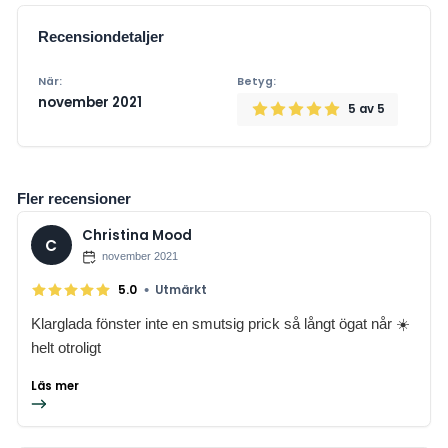
Recensiondetaljer
När:
Betyg:
november 2021
5
av 5
Fler recensioner
Christina Mood
C
november 2021
•
5.0
Utmärkt
Klarglada fönster inte en smutsig prick så långt ögat når ☀️
helt otroligt
Läs mer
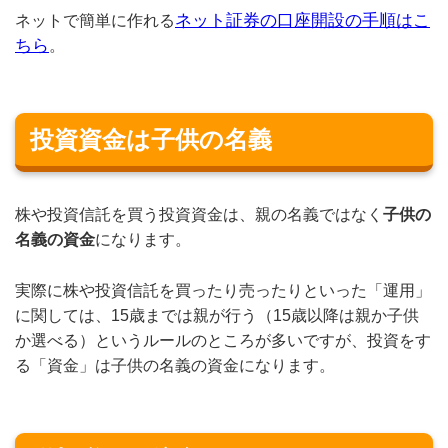
ネット証券の口座開設の手順はこ
ネットで簡単に作れる
ちら
。
投資資金は子供の名義
株や投資信託を買う投資資金は、親の名義ではなく
子供の
名義の資金
になります。
実際に株や投資信託を買ったり売ったりといった「運用」
に関しては、15歳までは親が行う（15歳以降は親か子供
か選べる）というルールのところが多いですが、投資をす
る「資金」は子供の名義の資金になります。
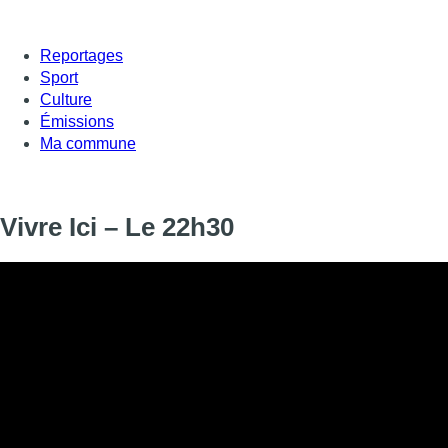
Reportages
Sport
Culture
Émissions
Ma commune
Vivre Ici – Le 22h30
Informations
DIFFUSION
28 juin 2024 de 22:30 à 22:45
SIGNALÉTIQUE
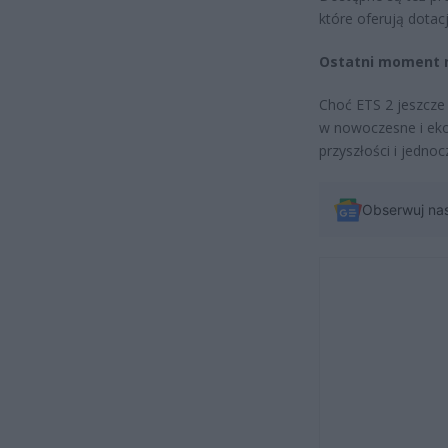
które oferują dota
Ostatni moment n
Choć ETS 2 jeszcze 
w nowoczesne i eko
przyszłości i jedno
Obserwuj na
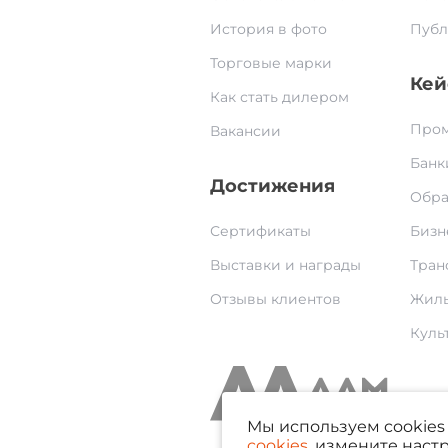
История в фото
Публ
Торговые марки
Кей
Как стать дилером
Пром
Вакансии
Банк
Достижения
Обра
Сертификаты
Бизн
Выставки и награды
Тран
Отзывы клиентов
Жилы
Культ
Мы используем cookies 
cookies
, измените наст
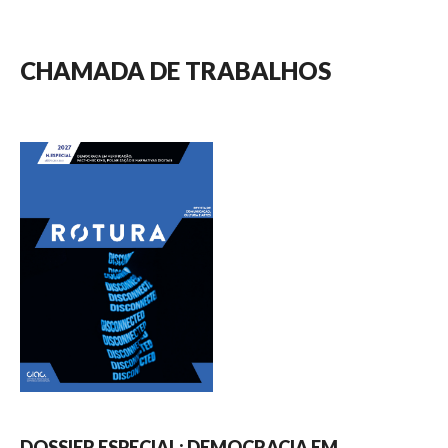
CHAMADA DE TRABALHOS
DOSSIER ESPECIAL:
DEMOCRACIA EM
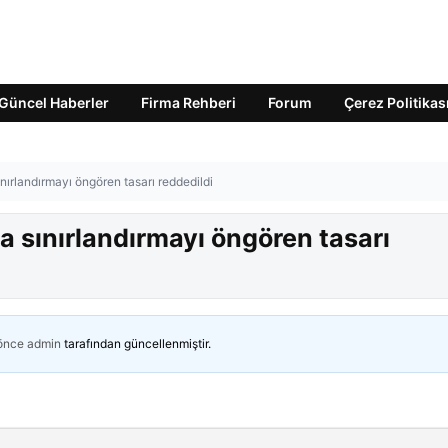
Güncel Haberler
Firma Rehberi
Forum
Çerez Politikas
ınırlandırmayı öngören tasarı reddedildi
a sınırlandırmayı öngören tasarı
 önce
admin
tarafından güncellenmiştir.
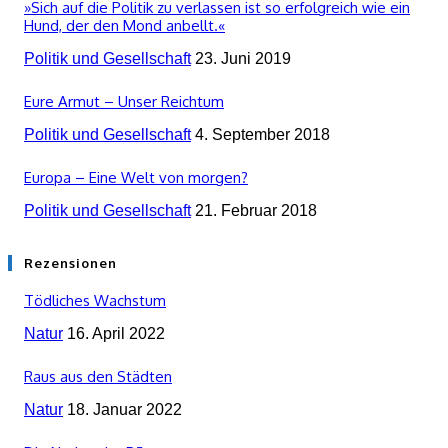
»Sich auf die Politik zu verlassen ist so erfolgreich wie ein
Hund, der den Mond anbellt.«
Politik und Gesellschaft
23. Juni 2019
Eure Armut – Unser Reichtum
Politik und Gesellschaft
4. September 2018
Europa – Eine Welt von morgen?
Politik und Gesellschaft
21. Februar 2018
Rezensionen
Tödliches Wachstum
Natur
16. April 2022
Raus aus den Städten
Natur
18. Januar 2022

★ ★ ★ ★

EXERCISE OBJECTIVE: Where a line of the entries contains the word "öngören", copy that line.

SOLUTION TO THE EXERCISE:
ınırlandırmayı öngören tasarı reddedildi
a sınırlandırmayı öngören tasarı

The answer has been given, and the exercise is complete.